Re: They toooock ewre joohbs!!!
Except it has everything to do with wages! In 1990 a friend purchased a house worth a little over $50,000 NZ. On even a 10 year mortgage he barely noticed the payments. Same house is nearly $500,000 now, but the wages have not risen to match.
Wages in general track inflation. From OECD data, average wages have increased from NZD 31K in 1990 to NZD 68K in 2019 in NZ (2.2x), and £14K to £36K (2.6x) in the UK. Over that period UK consumer prices increased by around 2.4x.
Over that same period average house prices (in USD for convenient comparison) have increased from $25K to $126K (NZ) and $21K to $115K (UK), in both cases a factor of approx 5x. The problem with housing affordability is not related to wages, it is related to house prices increasing well beyond inflation.
You didn't do much reading before posting did you? Try pretty much any newspaper, food bank, economist (yes even they sometimes get some minor stuff right), budget advisor, shop owner, supermarket owner, butcher/greengrocer, ice-cream seller... There's a lot of cheap stuff that does hide the full impact , but the information is so readily available it'd be hard not to see it.
I did plenty of reading, which is why I posted facts from the OECD, not hand-waving arguments like "ask an ice-cream seller".
[citation needed]
All the data you need is at https://data.oecd.org/
Here's one that (on a brief skim read) shows otherwise.
So, you went to a web site for an organization that relies on showing high poverty levels, and found a statement that claims increasing poverty. Hardly surprising.
The information is NOT hard to find.
Indeed, or at least the facts aren't. If you look for them.
Perhaps you can provide a citation for this "OECD data" that you claim shows otherwise?
Try the OECD, it's the obvious place to get OECD data! For example this chart has many variants which show that poverty levels in the UK are stable, or even decreasing.

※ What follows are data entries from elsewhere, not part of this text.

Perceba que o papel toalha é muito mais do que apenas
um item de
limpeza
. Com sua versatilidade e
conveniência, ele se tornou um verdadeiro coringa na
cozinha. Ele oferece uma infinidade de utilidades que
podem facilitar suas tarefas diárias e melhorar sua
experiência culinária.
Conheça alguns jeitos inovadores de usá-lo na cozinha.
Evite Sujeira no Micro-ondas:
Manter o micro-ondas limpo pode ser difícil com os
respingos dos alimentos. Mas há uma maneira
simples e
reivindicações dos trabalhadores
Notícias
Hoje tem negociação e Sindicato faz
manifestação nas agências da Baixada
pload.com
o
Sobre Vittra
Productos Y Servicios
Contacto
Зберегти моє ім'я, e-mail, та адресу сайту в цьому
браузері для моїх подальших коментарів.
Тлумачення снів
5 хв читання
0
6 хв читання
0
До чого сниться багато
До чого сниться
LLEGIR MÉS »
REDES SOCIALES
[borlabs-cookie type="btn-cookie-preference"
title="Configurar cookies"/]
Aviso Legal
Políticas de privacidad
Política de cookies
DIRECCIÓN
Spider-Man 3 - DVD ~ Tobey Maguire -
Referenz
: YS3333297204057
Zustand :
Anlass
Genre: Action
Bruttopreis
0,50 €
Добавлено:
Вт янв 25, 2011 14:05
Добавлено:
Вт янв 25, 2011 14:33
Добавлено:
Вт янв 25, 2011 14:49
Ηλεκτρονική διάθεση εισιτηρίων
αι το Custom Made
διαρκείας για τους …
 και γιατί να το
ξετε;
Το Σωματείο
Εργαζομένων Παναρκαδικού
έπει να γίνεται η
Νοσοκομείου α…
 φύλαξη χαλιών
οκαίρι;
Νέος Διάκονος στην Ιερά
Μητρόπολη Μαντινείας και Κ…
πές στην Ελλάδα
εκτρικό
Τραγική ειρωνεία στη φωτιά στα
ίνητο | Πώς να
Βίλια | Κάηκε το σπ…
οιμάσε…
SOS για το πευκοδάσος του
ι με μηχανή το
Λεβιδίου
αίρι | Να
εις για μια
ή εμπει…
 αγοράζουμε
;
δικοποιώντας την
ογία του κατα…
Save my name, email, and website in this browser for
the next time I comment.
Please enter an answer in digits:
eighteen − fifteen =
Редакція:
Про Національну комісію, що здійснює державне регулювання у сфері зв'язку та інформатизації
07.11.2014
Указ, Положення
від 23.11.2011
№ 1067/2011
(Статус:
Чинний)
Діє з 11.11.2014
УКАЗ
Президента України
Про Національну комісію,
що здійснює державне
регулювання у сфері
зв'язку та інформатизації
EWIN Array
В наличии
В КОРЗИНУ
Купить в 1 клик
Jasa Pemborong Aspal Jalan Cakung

Look at the schemes to provide food to kids in schools because the parents can't always afford to provide them with lunch. This was almost entirely unheard of in 1990
Hardly. When I went to school in the 60s and 70s we took our lunch money in each week to get canteen tickets, and we all knew which kids qualified for free meals.
Take a look around at the % of the population who do go out for a movie/show each week (if you can find any theatres left) or even each month - the numbers have dropped considerably
Hmm, so when it's hard to find a theatre, fewer people visit them. No shit, Sherlock!

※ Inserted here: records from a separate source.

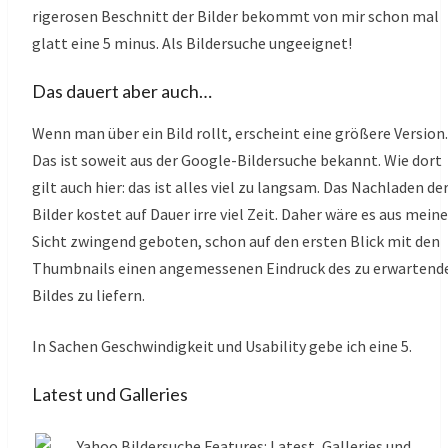
rigerosen Beschnitt der Bilder bekommt von mir schon mal
glatt eine 5 minus. Als Bildersuche ungeeignet!
Das dauert aber auch…
Wenn man über ein Bild rollt, erscheint eine größere Version.
Das ist soweit aus der Google-Bildersuche bekannt. Wie dort
gilt auch hier: das ist alles viel zu langsam. Das Nachladen de
Bilder kostet auf Dauer irre viel Zeit. Daher wäre es aus meine
Sicht zwingend geboten, schon auf den ersten Blick mit den
Thumbnails einen angemessenen Eindruck des zu erwartend
Bildes zu liefern.
In Sachen Geschwindigkeit und Usability gebe ich eine 5.
Latest und Galleries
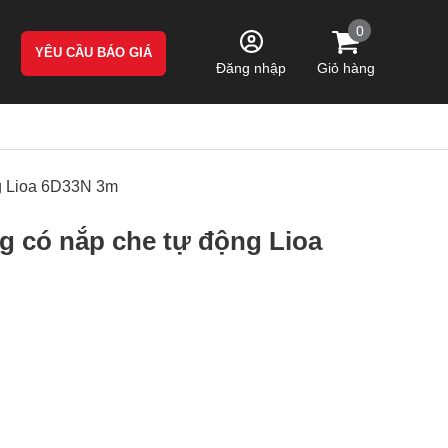
0
YÊU CẦU BÁO GIÁ
Giỏ hàng
Đăng nhập
ng Lioa 6D33N 3m
g có nắp che tự động Lioa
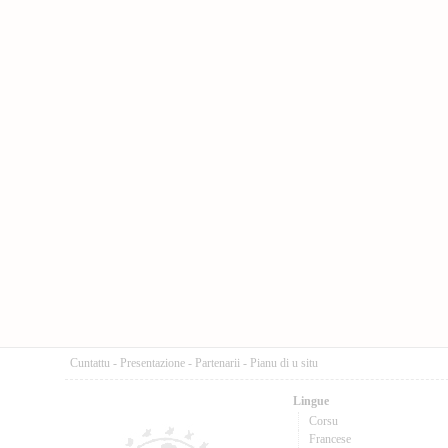
Cuntattu
-
Presentazione
-
Partenarii
-
Pianu di u situ
Lingue
Corsu
Francese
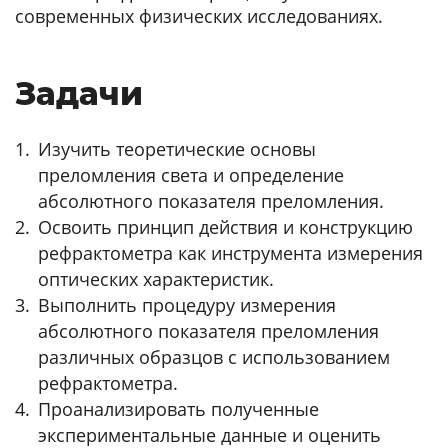
современных физических исследованиях.
Задачи
Изучить теоретические основы
преломления света и определение
абсолютного показателя преломления.
Освоить принцип действия и конструкцию
рефрактометра как инструмента измерения
оптических характеристик.
Выполнить процедуру измерения
абсолютного показателя преломления
различных образцов с использованием
рефрактометра.
Проанализировать полученные
экспериментальные данные и оценить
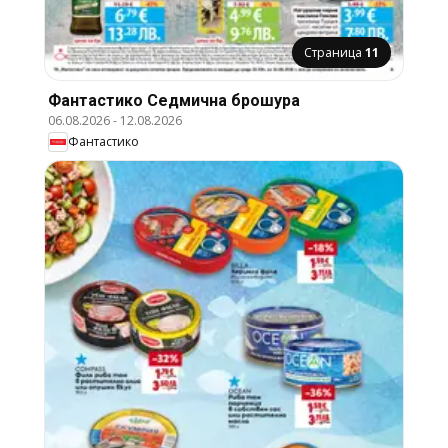
Страница
11
Фантастико Cедмична брошура
06.08.2026
-
12.08.2026
Фантастико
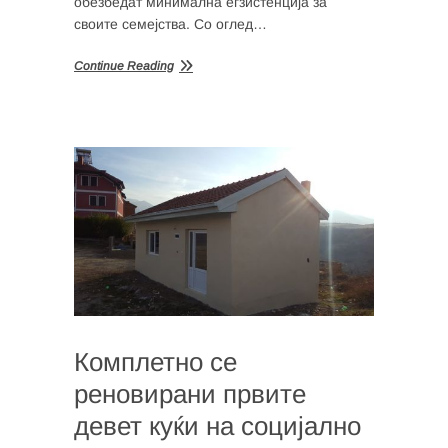
обезбедат минимална егзистенција за
своите семејства. Со оглед…
Continue Reading
Комплетно се
реновирани првите
девет куќи на социјално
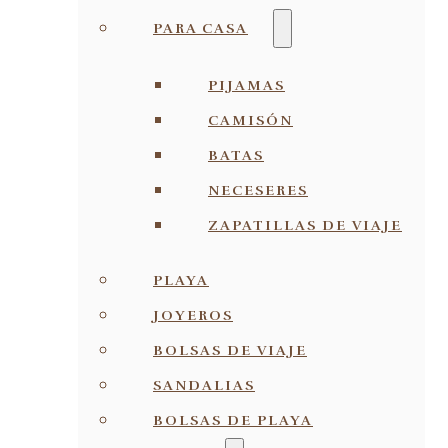
PARA CASA
PIJAMAS
CAMISÓN
BATAS
NECESERES
ZAPATILLAS DE VIAJE
PLAYA
JOYEROS
BOLSAS DE VIAJE
SANDALIAS
BOLSAS DE PLAYA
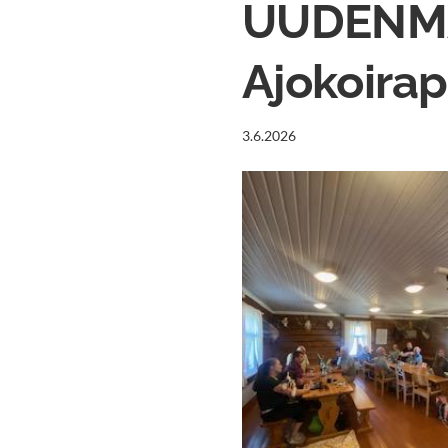
UUDENMA
Ajokoira
3.6.2026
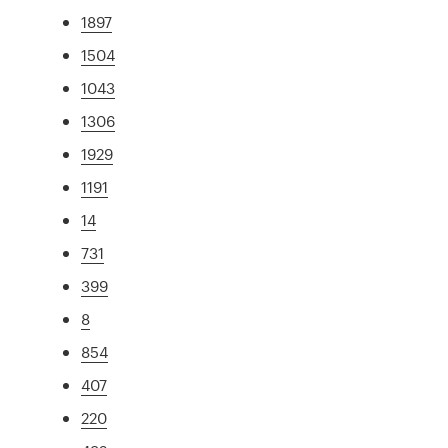
1897
1504
1043
1306
1929
1191
14
731
399
8
854
407
220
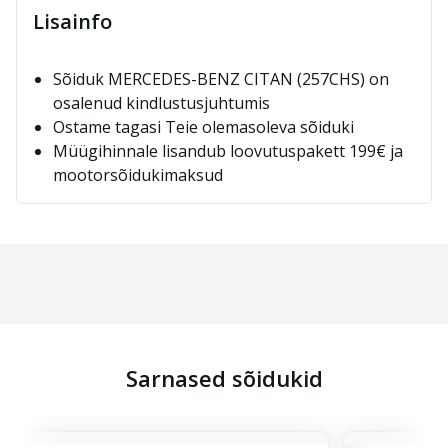
Lisainfo
Sõiduk MERCEDES-BENZ CITAN (257CHS) on
osalenud kindlustusjuhtumis
Ostame tagasi Teie olemasoleva sõiduki
Müügihinnale lisandub loovutuspakett 199€ ja
mootorsõidukimaksud
Sarnased sõidukid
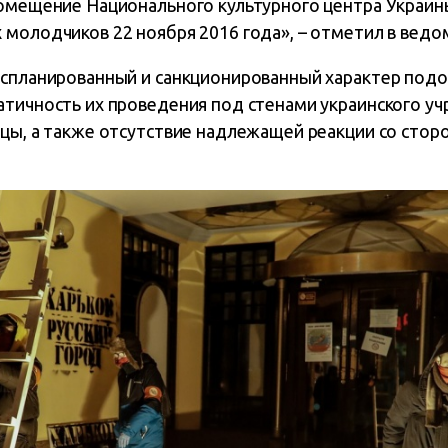
помещение Национального культурного центра Украин
молодчиков 22 ноября 2016 года», – отметил в ведо
 спланированный и санкционированный характер подо
атичность их проведения под стенами украинского у
ицы, а также отсутствие надлежащей реакции со сто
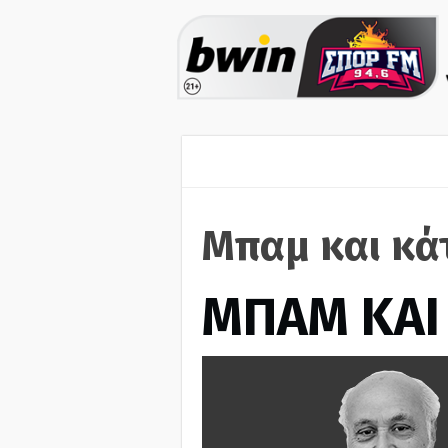
Μπαμ και κά
ΜΠΑΜ ΚΑΙ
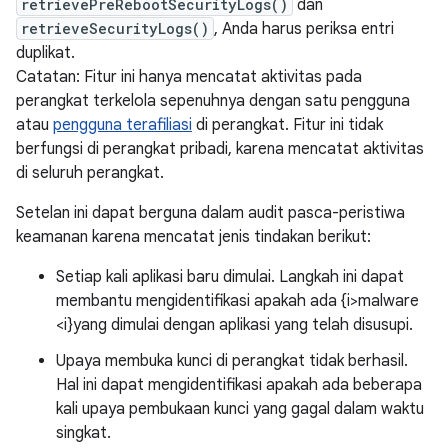
retrievePreRebootSecurityLogs()
dan
retrieveSecurityLogs()
, Anda harus periksa entri
duplikat.
Catatan: Fitur ini hanya mencatat aktivitas pada
perangkat terkelola sepenuhnya dengan satu pengguna
atau
pengguna terafiliasi
di perangkat. Fitur ini tidak
berfungsi di perangkat pribadi, karena mencatat aktivitas
di seluruh perangkat.
Setelan ini dapat berguna dalam audit pasca-peristiwa
keamanan karena mencatat jenis tindakan berikut:
Setiap kali aplikasi baru dimulai. Langkah ini dapat
membantu mengidentifikasi apakah ada {i>malware
<i}yang dimulai dengan aplikasi yang telah disusupi.
Upaya membuka kunci di perangkat tidak berhasil.
Hal ini dapat mengidentifikasi apakah ada beberapa
kali upaya pembukaan kunci yang gagal dalam waktu
singkat.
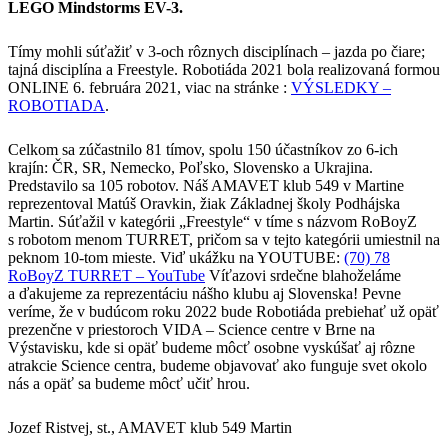
LEGO Mindstorms EV-3.
Tímy mohli súťažiť v 3-och rôznych disciplínach – jazda po čiare;
tajná disciplína a Freestyle. Robotiáda 2021 bola realizovaná formou
ONLINE 6. februára 2021, viac na stránke :
VÝSLEDKY –
ROBOTIADA
.
Celkom sa zúčastnilo 81 tímov, spolu 150 účastníkov zo 6-ich
krajín: ČR, SR, Nemecko, Poľsko, Slovensko a Ukrajina.
Predstavilo sa 105 robotov. Náš AMAVET klub 549 v Martine
reprezentoval Matúš Oravkin, žiak Základnej školy Podhájska
Martin. Súťažil v kategórii „Freestyle“ v tíme s názvom RoBoyZ
s robotom menom TURRET, pričom sa v tejto kategórii umiestnil na
peknom 10-tom mieste. Viď ukážku na YOUTUBE:
(70) 78
RoBoyZ TURRET – YouTube
Víťazovi srdečne blahoželáme
a ďakujeme za reprezentáciu nášho klubu aj Slovenska! Pevne
veríme, že v budúcom roku 2022 bude Robotiáda prebiehať už opäť
prezenčne v priestoroch VIDA – Science centre v Brne na
Výstavisku, kde si opäť budeme môcť osobne vyskúšať aj rôzne
atrakcie Science centra, budeme objavovať ako funguje svet okolo
nás a opäť sa budeme môcť učiť hrou.
Jozef Ristvej, st., AMAVET klub 549 Martin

How many of those 'poor' people don't go because they prefer to use their Netflix subscriptions to watch on their 60" flat-screen TVs at home instead?
I'm not in my 50s, and I had a much better standard of living back in the 90s, and the same can be said for most people I know
That's unfortunate for you, but it isn't the case for most people I know in that age group, who have better cars, better holidays & more meals out than they did in the 1990s.
in the 90s I could get a mortgage with a 0% or at most 5% deposit, while also much lower prices. So a $60,000 3brm house + decent yard, 5% deposit is $3,000.
Yes, I bought my first house for £30K in 1985, with a mortgage that was around 2.5x my salary. Today it would be much more difficult, but that's because house prices have far outstripped inflation so even my good salary today would make it less comfortable. That is a housing problem, not a wages problem.
Given the level of your research, and your "I'm one of the lucky ones so no one else matters" last paragraph, I'm not surprised you posted AC!
Would it really have made a difference if I'd posted as "Ben Jones", or as "Alphonse Colquhoun-Smythe"? If so you should perhaps rethink your own preconceptions.
As for research, I've done plenty, over many years. I always prefer to post from facts, not from tabloid hearsay.